Titantic May Have Helped Cause A Tragic Shipwreck 2 Years After Its Own Sinking
One horrible maritime tragedy had connections to another that occurred shortly thereafter
The Titanic is the most famous shipwreck in history. The glamorous passenger liner sank after striking an iceberg, with more than 1,500 of its passengers losing their lives. Despite slipping under the waves to a deep and watery grave in 1912, the doomed vessel may have actually contributed to another famous wreck several years later than resulted in an additional 844 deaths.
The ship that may very likely have been victimized by the Titanic was the SS Eastland. It was a large passenger ship based out of Chicago that was also occasionally used to host tours of the local waterways. On July 24, 1915, while sitting in dock on the Chicago River, it rolled over and capsized, taking 844 travelers and crew with it to their doom.
Embarking on its maiden voyage in 1903, the Eastland had problems right off the bat. In July of that year, it hit a tugboat named the George W. Gardner while docked. Although the larger ship suffered minor damage, the tugboat went to the bottom. Later in August, the Eastland captain had six of his crewmen arrested at gunpoint after they refused to work, claiming they had not received an allotted amount of potatoes as part of their rations. Although the men were officially charged with mutiny, the captain was also replaced soon after.
The Eastland also had intermittent problems with listing. While loading and unloading passengers and cargo, there were ongoing issues with instability that caused the vessel to dangerously lean from side to side. Despite making modifications and adjusting capacity, the problem wasn’t fixed, as close calls kept popping up.

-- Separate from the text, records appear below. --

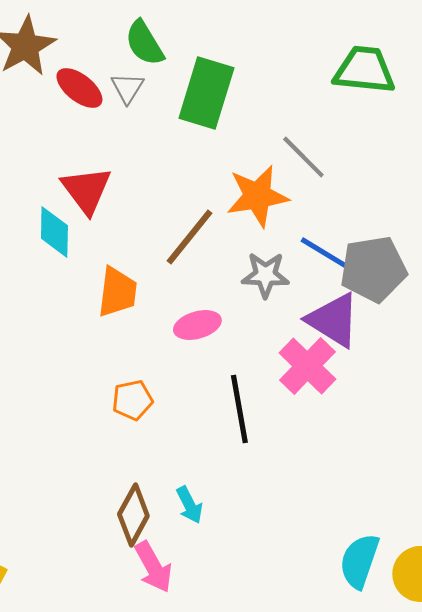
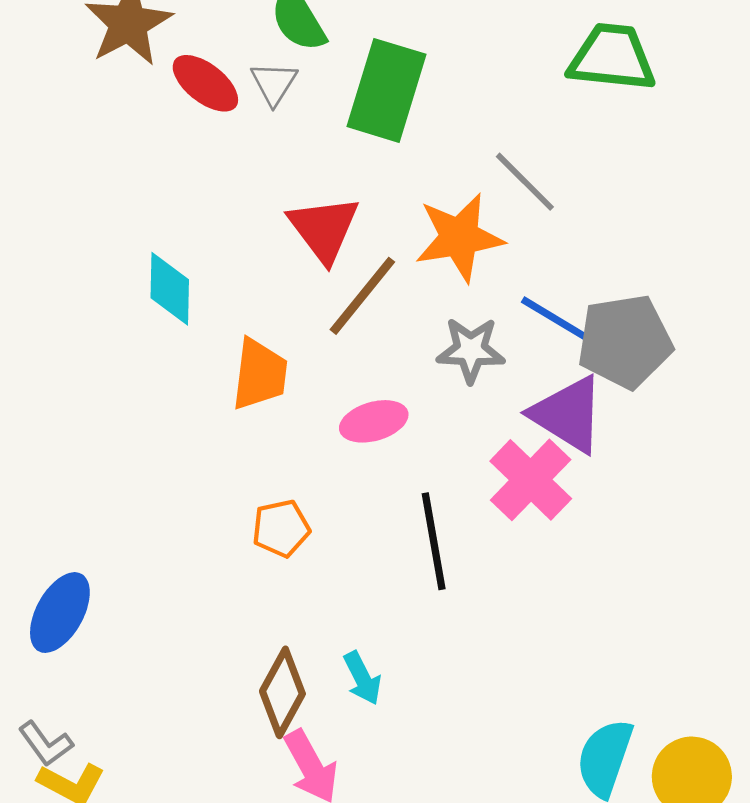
red triangle: (86, 190) -> (324, 229), moved

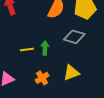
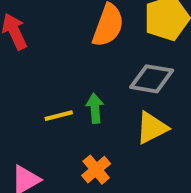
yellow triangle: (71, 73) -> (152, 128), moved

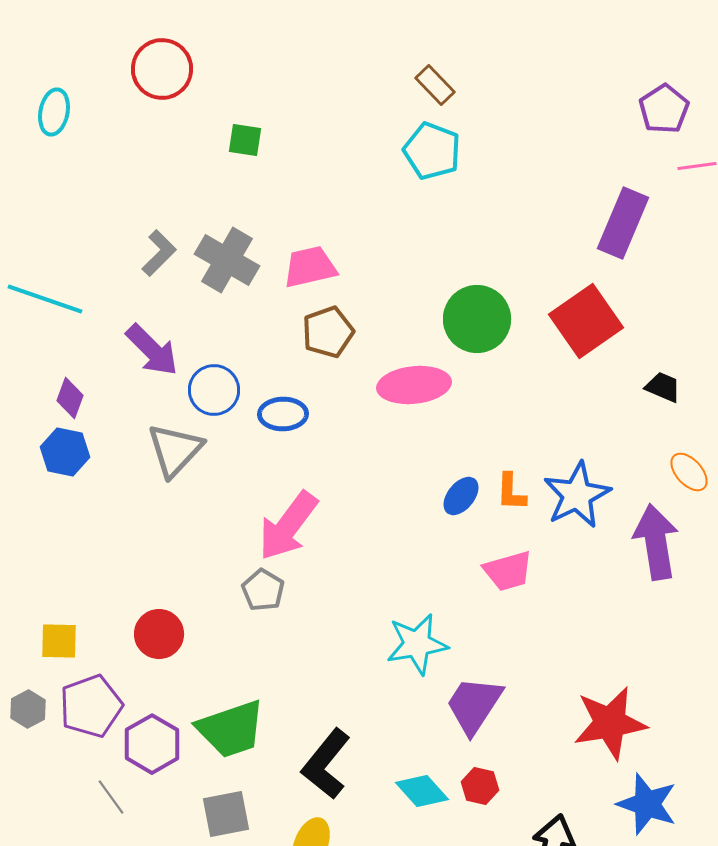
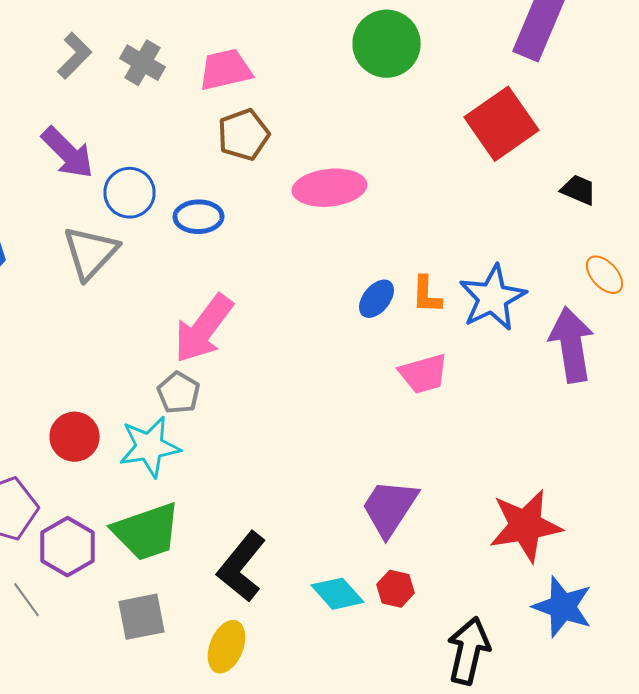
gray cross: (227, 260) -> (142, 63), size x0.7
green circle: (477, 319) -> (386, 44), moved
cyan star: (417, 644) -> (150, 447), moved

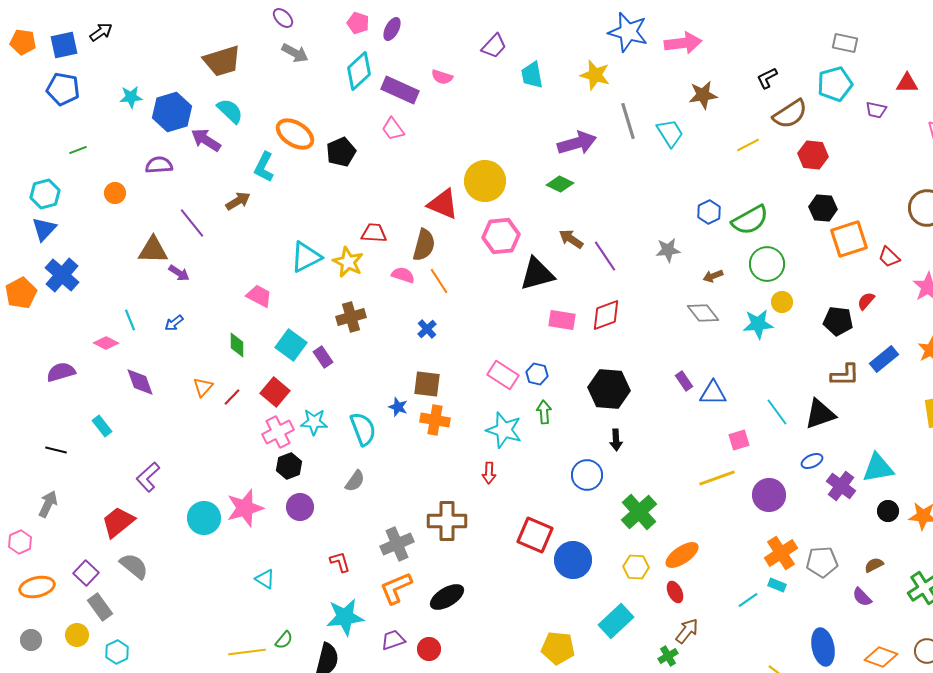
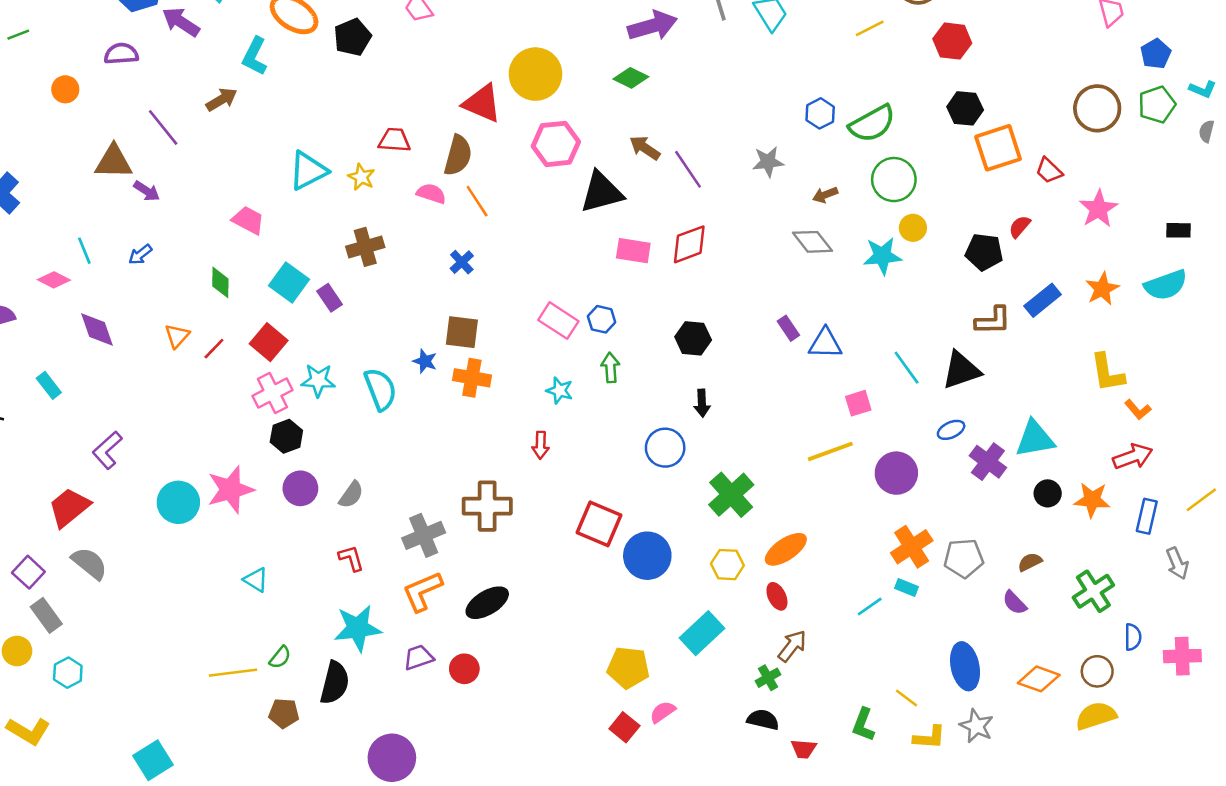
yellow star: (348, 262) -> (361, 177), size x0.7
black hexagon: (609, 389) -> (693, 338), size x0.7
cyan star: (504, 430) -> (560, 390), size x0.6
gray semicircle: (355, 481) -> (351, 495), moved

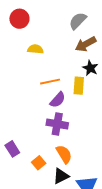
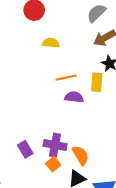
purple semicircle: (58, 100) -> (74, 97), turned -126
purple cross: (57, 124) -> (55, 145), moved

On the fateful day of July 24th, 1915, the Eastland was one of five Great Lakes passenger ships chartered to ferry Western Electric employees to a company picnic in Michigan City, Indiana. More than 7,000 tickets between the fleet had been sold to take the group on the 38 mile trip. For many workers, this event was the most significant travel they may have ever undertaken, given the expense and limited options of transportation at the time.